San Franciscans also purport LA as being superficial and ambitious but lacking in intelligence and I had cold feet about leaving the safety of my dark, bookish, brooding city for perky, audacious Los Angeles.
But a friend said, “Go. You should go. San Francisco will always be here.”
I knew what she meant, that I could always return. But my heart hoped she meant something else, that life would stand still, and I could pick up where I left off. I even pictured it. I saw myself writing poetry in an old Victorian house while the clouds hung low. But I had outstayed my welcome in SF. When the time came, I had already lost a majority of my friend group, and then the ones I did still have eventually left too. Prices got too high, and life changed considerably. Many folks moved across the Bay to Oakland. Moving to Oakland was not an option for me as it was east of San Francisco, and closer to where I grew up. I didn’t want to move closer to home. I was barely 26. I wanted to keep going. Growing. Moving. Living. LA was waiting with open arms.
As the years passed, I started to realize I probably wouldn't go back to San Francisco and if I did it would be a much different place.
But, I still wanted trains, walkability, city life. I moved to NYC for a couple years where the winters last way to long. Lucky for me work and life brought me back to LA.
When I visited Portland in Summer of 2019, I really enjoyed it. We walked a lot and it even rained. We hit all the usual tourist spots. Pittock mansion, Japanese tea garden, we rode the tram and we hit some breweries and pubs in southeast. But it was when we sat down for a slice at Bella Pizza on Alberta St that it suddenly felt like the San Francisco I'd left behind. As we sat between the pride flags and the posters for local poetry readings and guitar lessons, while the tattooed barmaid in her doc Martins beamed a friendly smile at us, I turned to my partner and I said ,“I could live here.”
“You could?”
“Yes, it reminds me of San Francisco.”
When we moved to Portland four months later, I harbored no real notion of it being anything like SF because it's not. I mean sure there are similarities, but that was more of a fantasy than anything else, right? Besides it’s a different time now. I knew that. But the more I wandered around and got to know people, I couldn't help but constantly be reminded of San Francisco. In fact, many of my friends here lived in San Francisco at some point, prior to coming here. Portland is the new San Francisco, in many ways.

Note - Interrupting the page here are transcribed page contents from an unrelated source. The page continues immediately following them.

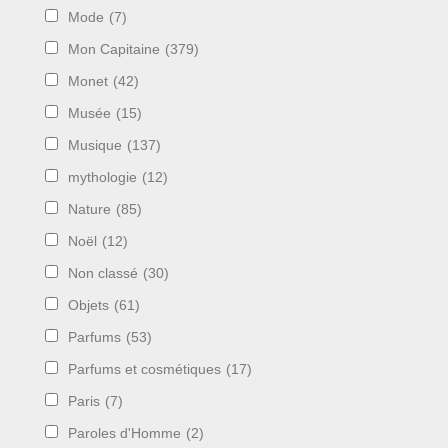
Mode
(7)
Mon Capitaine
(379)
Monet
(42)
Musée
(15)
Musique
(137)
mythologie
(12)
Nature
(85)
Noël
(12)
Non classé
(30)
Objets
(61)
Parfums
(53)
Parfums et cosmétiques
(17)
Paris
(7)
Paroles d'Homme
(2)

In the two years that I've been here, Portland has grow on me. It’s not really like the San Francisco I knew at all but in some ways it kind of is. If anything, the people here make it that way.
The moral is that I held onto this idea for so long that someday I'd move back up north, and then I did. The stories we tell ourselves do manifest. The things we envision do come true. Perhpas be mindful of what you envision because it may come true. And, of course, the flip side is also true, don’t give it too much meaning, because everything is temporary anyway! that’s the main thing that I learned. That time will keep going and that everything is temporary. And of course, I may already be planning my next move!
But, today as I sit in my house writing as the clouds hang low- though I’m in a California craftsman and not a Victorian-I realize that what I had been envisioning may have been Portland all along.
Great observation. I know you helped us fall in love with Portland. Thanks Mou.